Par acte authentique du 20 octobre 2015, dressé par maître P., les consorts G. ont vendu à monsieur Olivier P. deux parcelles sises sur le territoire de la commune de Toulouges, cadastrées section BC N° 82 et 188, [...], pour un montant total de 18.000 EUR.

En page 9 de cet acte, il était indiqué 'un état hypothécaire délivré et certifié des vendeurs ne révèle aucune inscription'.

Monsieur Olivier P., gérant de l'EARL 'La Poule Joyeuse' a exercé une activité avicole sur ces parcelles et y a effectué des investissements. Pour ce faire, la Banque Populaire du Sud lui a accordé un prêt d'un montant total de 416.136,00 EUR pour acquérir du matériel et édifier un bâtiment à usage agricole , sous réserve d'une inscription d'hypothèque en 1er rang sur les dites parcelles.

Maitre E., notaire à Argeles Sur Mer, était chargé de régulariser l'acte de prêt avec une prise d'inscription.

A cette fin, il a obtenu un relevé des formalités concernant ces parcelles duquel il apparaissait :

- Une hypothèque judiciaire en date du 30 septembre 2008 [publiée 7 ans avant la vente] au profit de la banque Société Générale, pour un montant de 115.000 €,

- Une hypothèque légale en date du 17 mars 2009 (publiée 5 ans et demi avant la vente) au profit du Trésor Public pour un montant de 30.290 €,

- Une hypothèque légale en date du 18 janvier 2010 (publiée 4 ans et demi avant la vente) au profit du Trésor Public, pour un montant de 7.902 €),

- Une hypothèque judiciaire définitive en date du 2 mai 2011 (publiée 3 ans et demi avant lavente) au profit de la Banque société Générale pour un montant de 105.500 €,

- Une hypothèque légale en date du 21 août 2013 (publiée 2 ans avant la vente) au profit duTrésor Public, pour un montant de 6.054,17 €.

- Un renouvellement d 'hypothèque judiciaire définitive en date du 13 septembre 2018 (publiée 3 ans après la vente) au profit de la banque Société Générale.

Compte tenu de cette situation la banque Populaire du Sud, qui se proposait de financer le projet de ùonsieur P. a décidé de suspendre ses offres.

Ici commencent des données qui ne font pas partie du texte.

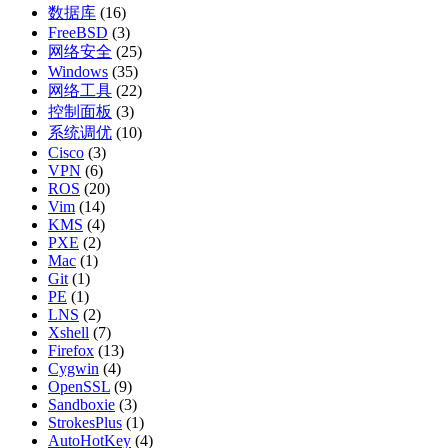
数据库
(16)
FreeBSD
(3)
网络安全
(25)
Windows
(35)
网络工具
(22)
控制面板
(3)
系统调优
(10)
Cisco
(3)
VPN
(6)
ROS
(20)
Vim
(14)
KMS
(4)
PXE
(2)
Mac
(1)
Git
(1)
PE
(1)
LNS
(2)
Xshell
(7)
Firefox
(13)
Cygwin
(4)
OpenSSL
(9)
Sandboxie
(3)
StrokesPlus
(1)
AutoHotKey
(4)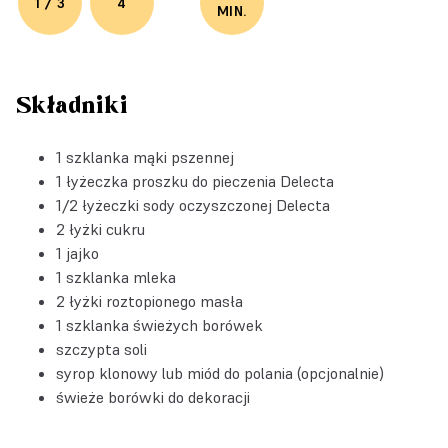
1 / 3
4
MIN.
Składniki
1 szklanka mąki pszennej
1 łyżeczka
proszku do pieczenia Delecta
1/2 łyżeczki
sody oczyszczonej Delecta
2 łyżki cukru
1 jajko
1 szklanka mleka
2 łyżki roztopionego masła
1 szklanka świeżych borówek
szczypta soli
syrop klonowy lub miód do polania (opcjonalnie)
świeże borówki do dekoracji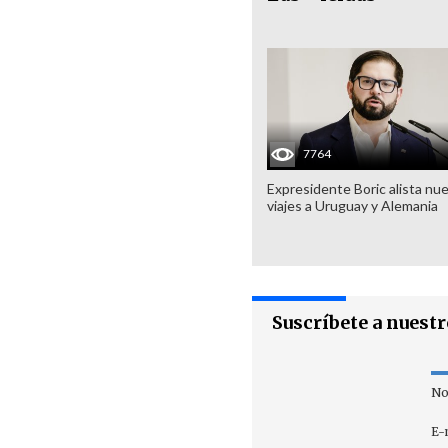
7764
Expresidente Boric alista nu
viajes a Uruguay y Alemania
Suscríbete a nuest
No
E-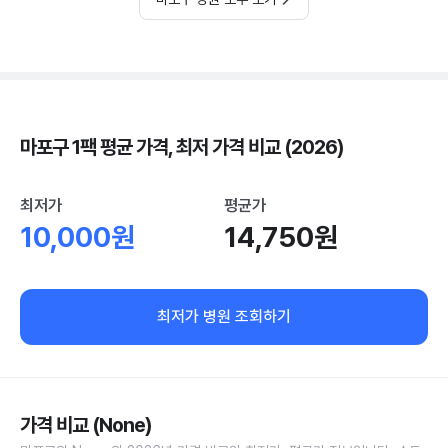
마포구 1팩 평균 가격, 최저 가격 비교 (2026)
최저가
평균가
10,000원
14,750원
최저가 병원 조회하기
가격 비교 (None)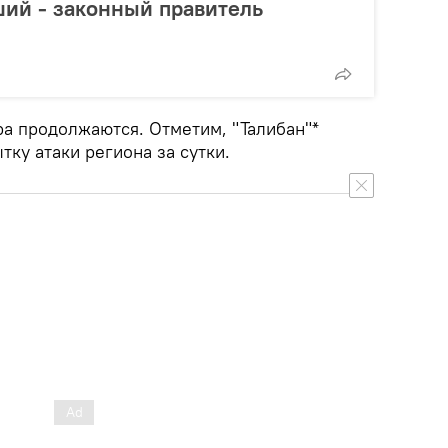
ий - законный правитель
а продолжаются. Отметим, "Талибан"*
ку атаки региона за сутки.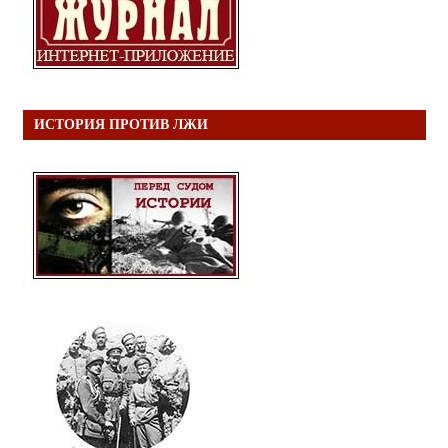
ИСТОРИЯ ПРОТИВ ЛЖИ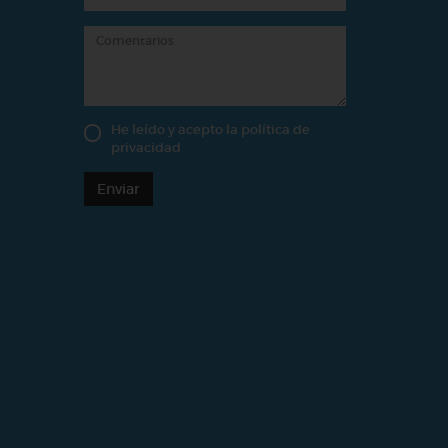
He leído y acepto la
política de
privacidad
Enviar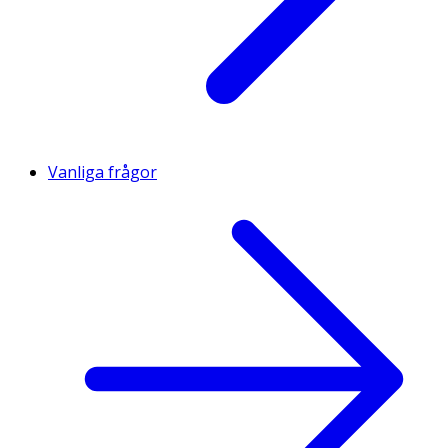
Vanliga frågor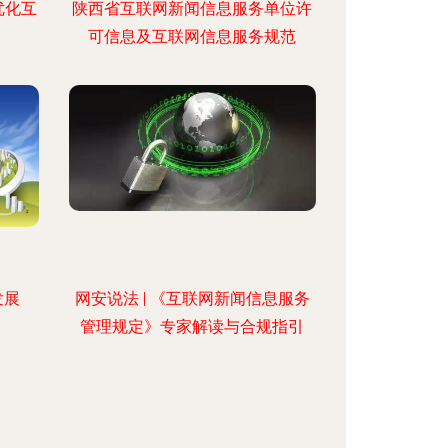
优化互
陕西省互联网新闻信息服务单位许
可信息及互联网信息服务规范
发展
网安说法 | 《互联网新闻信息服务
管理规定》专家解读与合规指引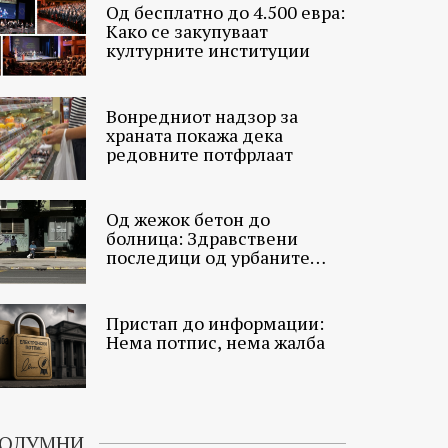
Од бесплатно до 4.500 евра:
Како се закупуваат
културните институции
Вонредниот надзор за
храната покажа дека
редовните потфрлаат
Од жежок бетон до
болница: Здравствени
последици од урбаните
топлински острови
Пристап до информации:
Нема потпис, нема жалба
ОЛУМНИ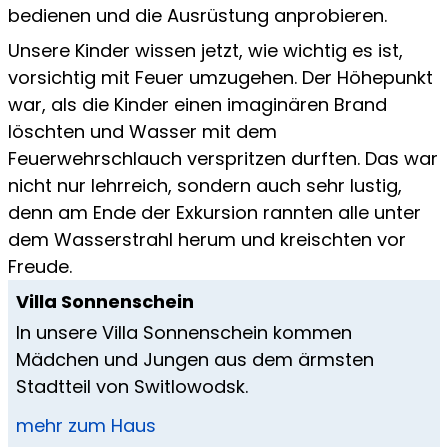
bedienen und die Ausrüstung anprobieren.
Unsere Kinder wissen jetzt, wie wichtig es ist,
vorsichtig mit Feuer umzugehen. Der Höhepunkt
war, als die Kinder einen imaginären Brand
löschten und Wasser mit dem
Feuerwehrschlauch verspritzen durften. Das war
nicht nur lehrreich, sondern auch sehr lustig,
denn am Ende der Exkursion rannten alle unter
dem Wasserstrahl herum und kreischten vor
Freude.
Villa Sonnenschein
In unsere Villa Sonnenschein kommen
Mädchen und Jungen aus dem ärmsten
Stadtteil von Switlowodsk.
mehr zum Haus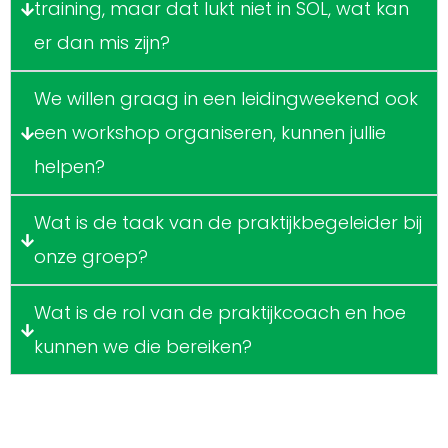
training, maar dat lukt niet in SOL, wat kan
er dan mis zijn?
We willen graag in een leidingweekend ook
een workshop organiseren, kunnen jullie
helpen?
Wat is de taak van de praktijkbegeleider bij
onze groep?
Wat is de rol van de praktijkcoach en hoe
kunnen we die bereiken?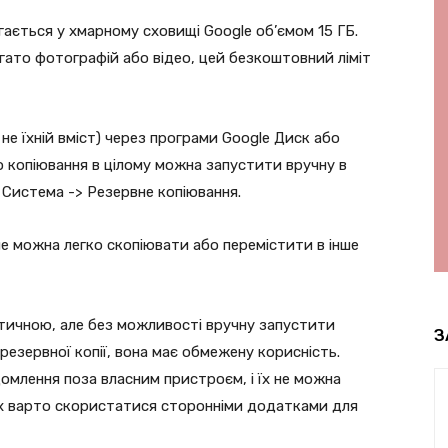
ігається у хмарному сховищі Google об’ємом 15 ГБ.
ато фотографій або відео, цей безкоштовний ліміт
 не їхній вміст) через програми Google Диск або
о копіювання в цілому можна запустити вручну в
 Система -> Резервне копіювання.
не можна легко скопіювати або перемістити в інше
тичною, але без можливості вручну запустити
З
резервної копії, вона має обмежену корисність.
омлення поза власним пристроєм, і їх не можна
ах варто скористатися сторонніми додатками для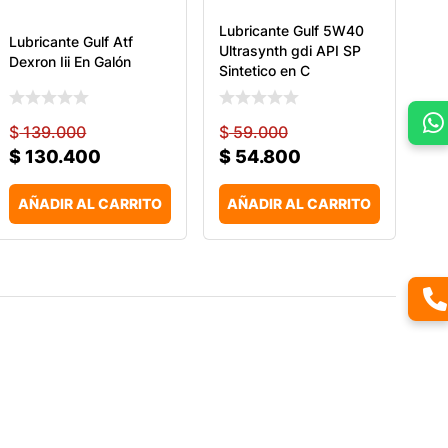
Lubricante Gulf 5W40
Lubricante Gulf Atf
Ultrasynth gdi API SP
Dexron Iii En Galón
Sintetico en C
$
139.000
$
59.000
$
130.400
$
54.800
AÑADIR AL CARRITO
AÑADIR AL CARRITO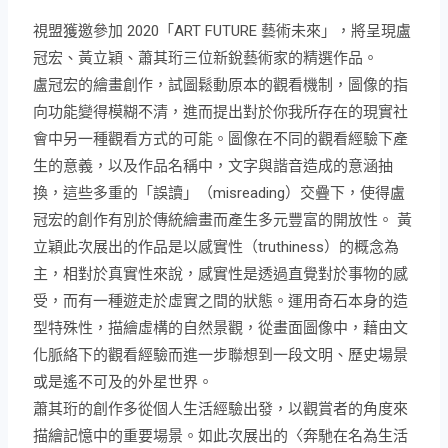
視盟獲邀參加 2020「ART FUTURE 藝術未來」，將呈現盧
冠宏、黃立穎、蕭其珩三位新銳藝術家的精選作品。
盧冠宏的繪畫創作，試圖鬆動原本的觀看機制，圖像的指
向功能變得模糊不清，進而提出對於你我所存在的現實社
會中另一種觀看方式的可能。圖像在不同的觀看經驗下產
生的意義，以及作品名稱中，文字與諧音造成的意涵抽
換，這些多重的「誤讀」（misreading）交疊下，使得盧
冠宏的創作有別於傳統繪畫而產生多元豐富的開放性。 黃
立穎此次展出的作品是以感實性（truthiness）的概念為
主，相對於真實性來說，感實性是透過直覺對於事物的感
受，而有一種遊走於虛實之間的狀態。運用奇石本身的造
型特殊性，描繪虛構的自然景觀，從畫面圖像中，藉由文
化脈絡下的觀看經驗而進一步聯想到一段文明、歷史場景
或是遙不可及的外星世界。
蕭其珩的創作多從個人生活經驗出發，以觀賞者的角度來
描繪記憶中的重要場景。如此次展出的〈奔馳在名為生活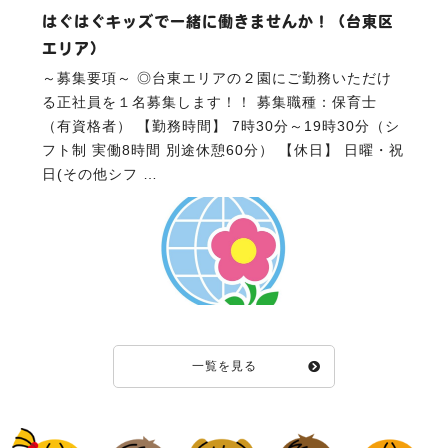
はぐはぐキッズで一緒に働きませんか！（台東区
エリア）
～募集要項～ ◎台東エリアの２園にご勤務いただけ
る正社員を１名募集します！！ 募集職種：保育士
（有資格者） 【勤務時間】 7時30分～19時30分（シ
フト制 実働8時間 別途休憩60分） 【休日】 日曜・祝
日(その他シフ …
一覧を見る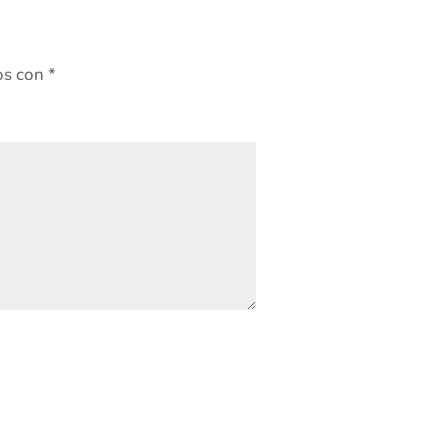
os con
*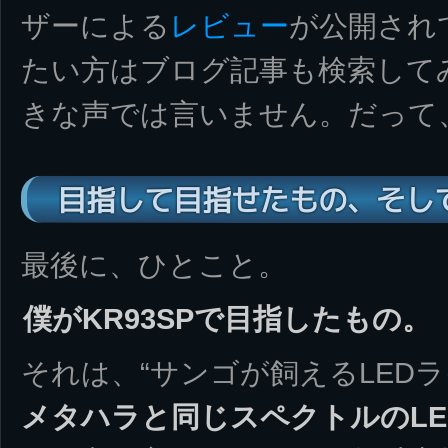
ザーによる
レビュー
が公開され
たい方はブログ記事も検索して
きな声では言いません。だって
目指して目指せたもの、そし
最後に、ひとこと。
僕がKR93SPで目指したもの。
それは、“サンゴが飼えるLED
メタハラと同じスペクトルのLE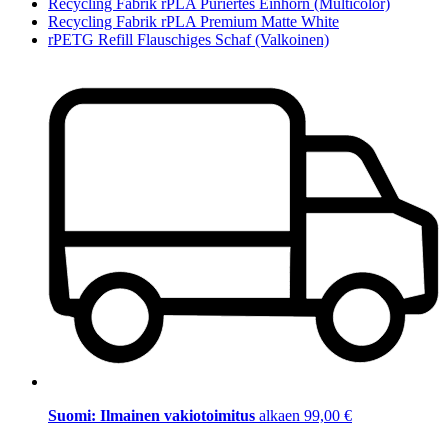
Recycling Fabrik rPLA Püriertes Einhorn (Multicolor)
Recycling Fabrik rPLA Premium Matte White
rPETG Refill Flauschiges Schaf (Valkoinen)
Suomi: Ilmainen vakiotoimitus
alkaen 99,00 €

Monsieur P. et l'EARL 'La poule Joyeuse' ont saisi le président du tribunal de judiciaire de Perpignan, en référé pour obtenir, sur le fondement de l'article 145 une expertise comptable en vue d'évaluer les créances respectives de la banque Société Générale et du Trésor public, et leur condamnation in solidum au paiement d'une somme provisionnelle à valoir sur la réparation de leur préjudice.

Par ordonnance en date du 14 avril 2021, le président du tribunal judiciaire de Perpignan a:

- dit que l'EARL ' le Poule Joyeuse ' était renvoyée à mieux se pourvoir devant la juridiction de fond,

- ordonné une mesure d'expertise et désigné Monsieur B. Sébastien pour y procéder avec pour mission notamment,

- de déterminer l'incidence de la mention figurant sur l'acte authentique du 20 octobre 2015 dressé par le notaire, Monsieur Herve P. , notaire associé au sein de la SCP Herve P. et Marc De B. -S. sur l'obtention ou non du prêt de la Banque Populaire,

- évaluer les différents postes postes de préjudice subis par Monsieur Olivier P. ( perte de chance, jouissance ...)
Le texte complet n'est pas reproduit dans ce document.